(WORK ORDER): Looking at the records below, say how many lines contain "each". Nothing else belongs in the answer.

[Screenshot grounding data]
╔══

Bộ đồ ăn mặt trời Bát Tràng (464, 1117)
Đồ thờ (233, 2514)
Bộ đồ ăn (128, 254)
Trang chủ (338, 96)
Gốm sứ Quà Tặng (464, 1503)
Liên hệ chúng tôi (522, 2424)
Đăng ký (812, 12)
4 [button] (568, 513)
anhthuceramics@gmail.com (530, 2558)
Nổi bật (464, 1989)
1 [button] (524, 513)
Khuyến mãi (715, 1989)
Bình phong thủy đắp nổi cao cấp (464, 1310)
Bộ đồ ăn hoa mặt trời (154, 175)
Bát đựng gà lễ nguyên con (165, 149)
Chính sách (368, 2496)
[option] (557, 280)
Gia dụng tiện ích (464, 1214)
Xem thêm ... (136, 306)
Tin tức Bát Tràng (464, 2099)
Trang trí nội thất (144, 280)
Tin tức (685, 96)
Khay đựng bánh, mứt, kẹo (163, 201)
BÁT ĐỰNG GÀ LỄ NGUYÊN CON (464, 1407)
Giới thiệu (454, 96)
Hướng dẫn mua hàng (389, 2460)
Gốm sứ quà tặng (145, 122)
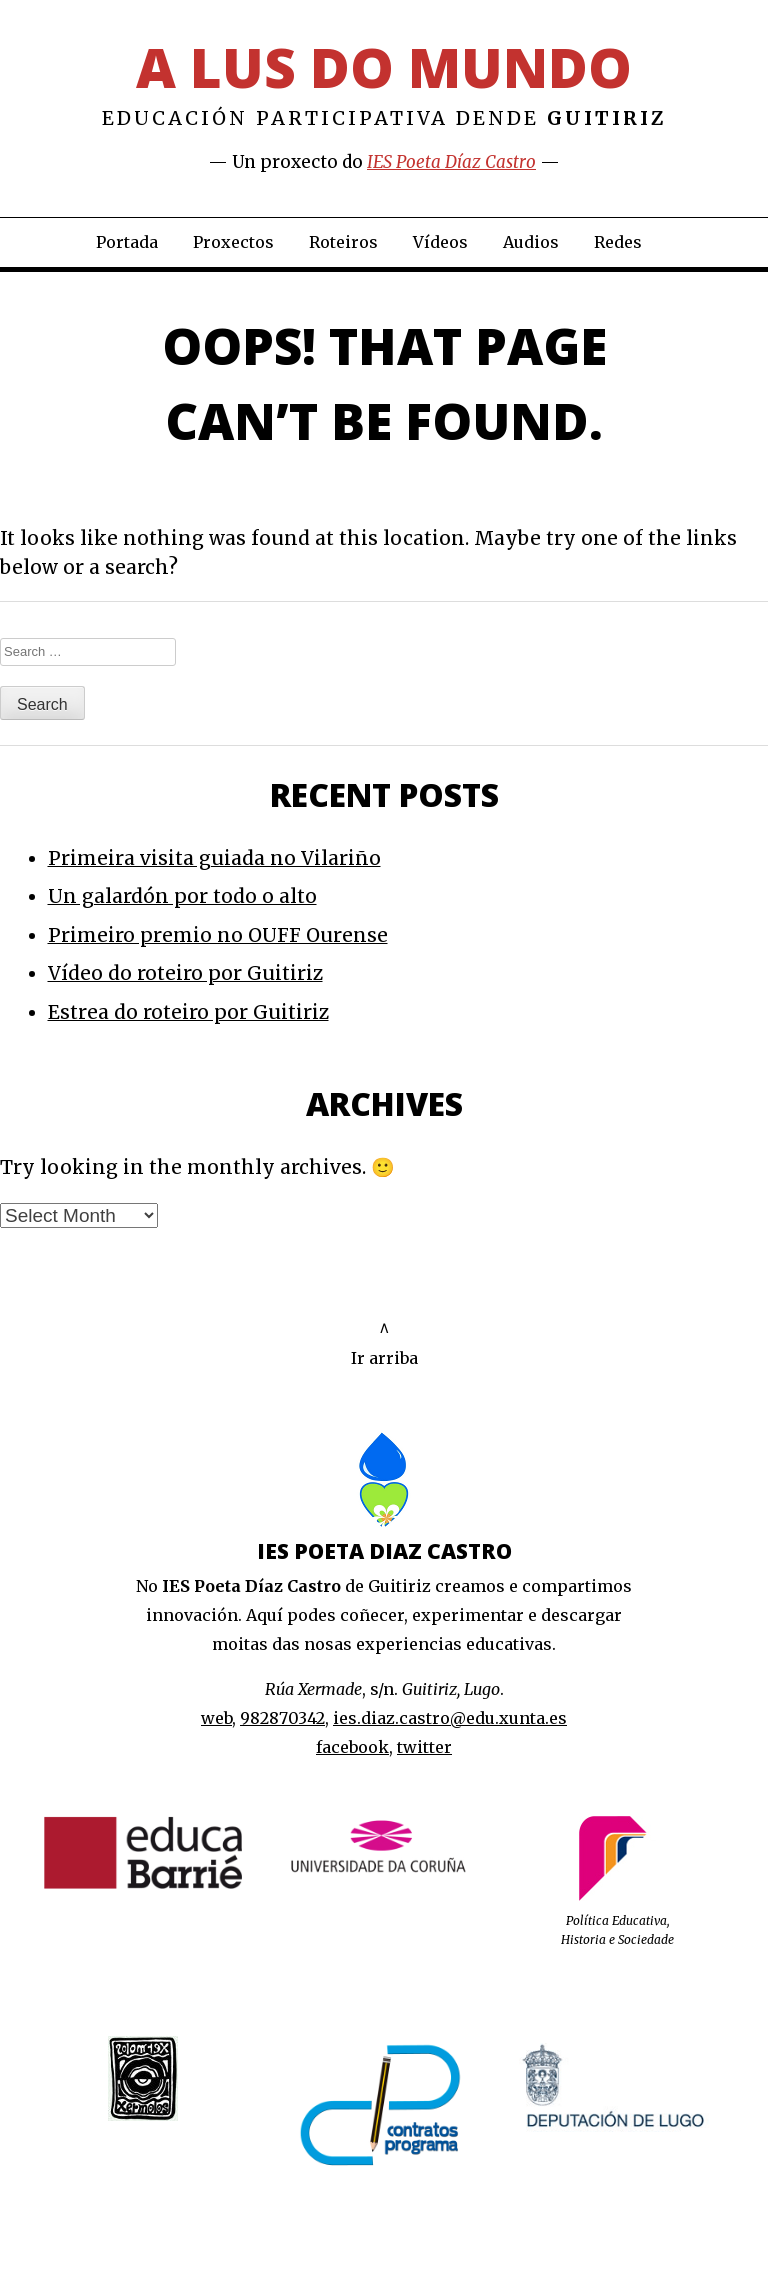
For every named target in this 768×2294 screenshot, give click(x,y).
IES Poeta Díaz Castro (451, 162)
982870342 (282, 1718)
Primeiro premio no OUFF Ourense (218, 935)
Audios (531, 242)
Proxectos (233, 242)
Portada (127, 242)
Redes (618, 242)
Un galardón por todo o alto (182, 896)
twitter (424, 1747)
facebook (352, 1747)
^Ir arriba (384, 1343)
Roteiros (343, 242)
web (216, 1718)
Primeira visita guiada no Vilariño (214, 858)
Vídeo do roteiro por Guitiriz (185, 973)
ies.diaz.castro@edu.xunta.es (450, 1718)
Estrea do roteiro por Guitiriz (188, 1012)
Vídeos (440, 242)
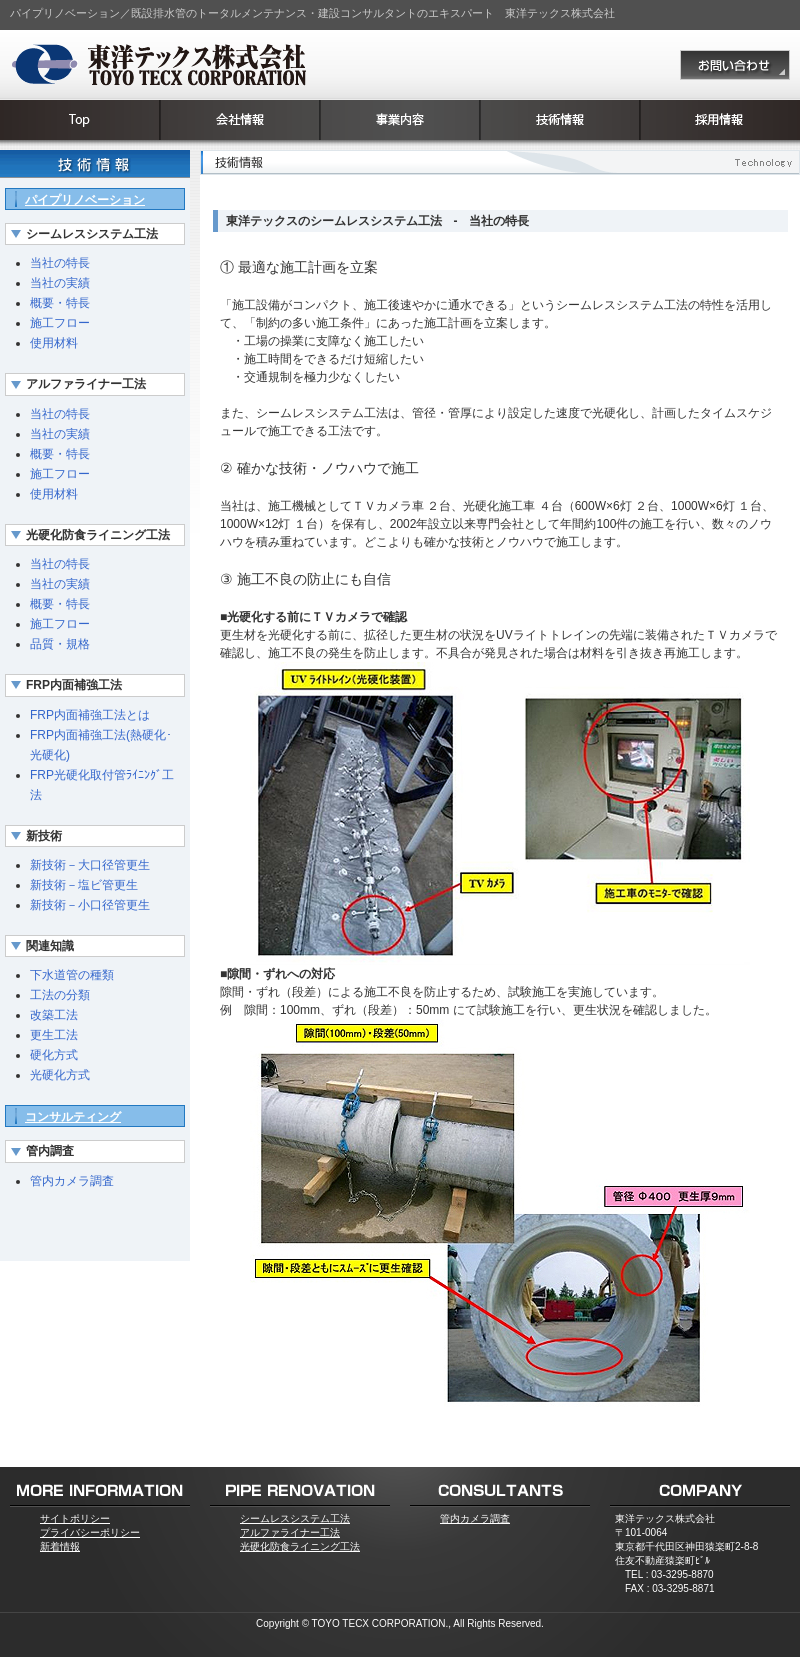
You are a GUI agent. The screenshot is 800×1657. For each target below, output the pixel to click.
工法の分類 (60, 995)
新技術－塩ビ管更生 (84, 885)
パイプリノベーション (85, 200)
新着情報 (60, 1546)
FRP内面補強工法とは (90, 715)
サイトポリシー (75, 1518)
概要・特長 (60, 303)
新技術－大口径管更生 (90, 865)
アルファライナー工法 (290, 1532)
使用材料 (54, 343)
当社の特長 (60, 263)
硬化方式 (54, 1055)
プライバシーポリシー (90, 1532)
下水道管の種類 (72, 975)
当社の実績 (60, 283)
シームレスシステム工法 (295, 1518)
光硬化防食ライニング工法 (300, 1546)
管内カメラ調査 (72, 1181)
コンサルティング (73, 1117)
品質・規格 (60, 644)
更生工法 (54, 1035)
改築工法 (54, 1015)
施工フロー (60, 323)
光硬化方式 (60, 1075)
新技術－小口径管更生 (90, 905)
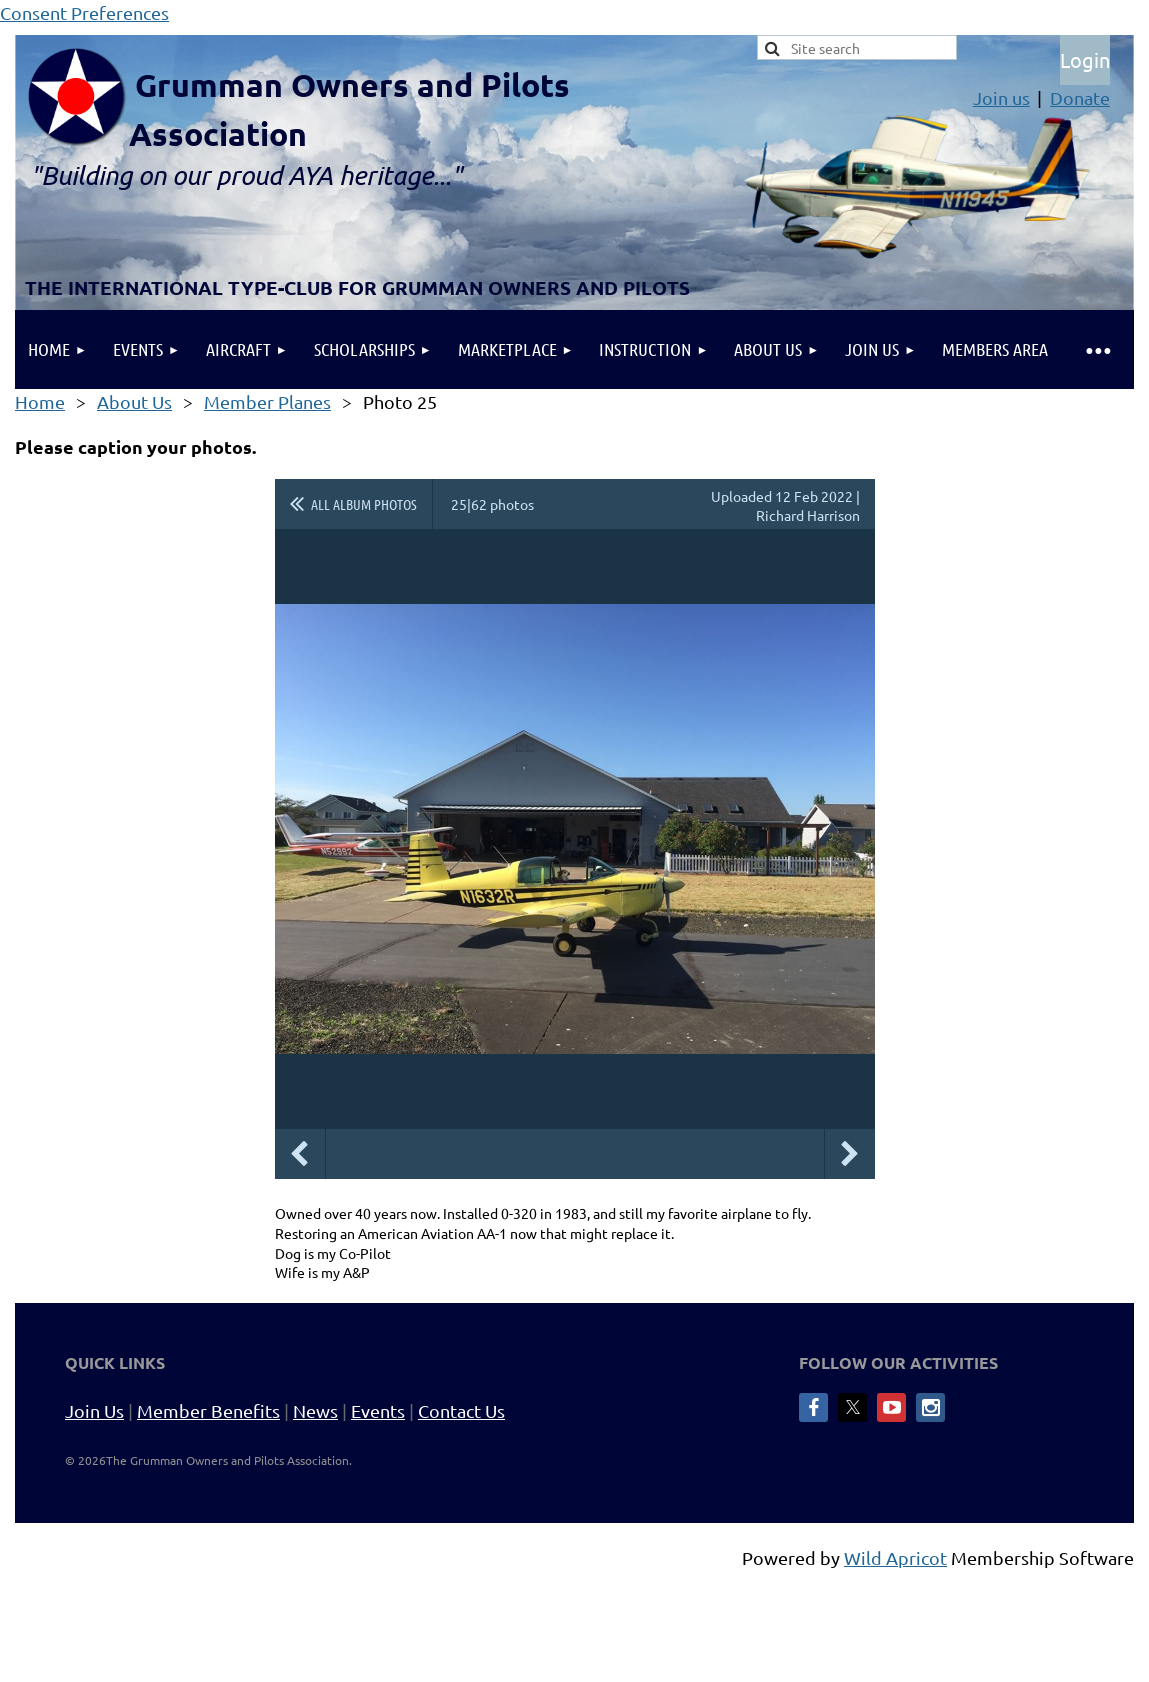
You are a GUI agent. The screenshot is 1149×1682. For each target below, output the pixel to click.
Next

╚══

(SOLUTION): 2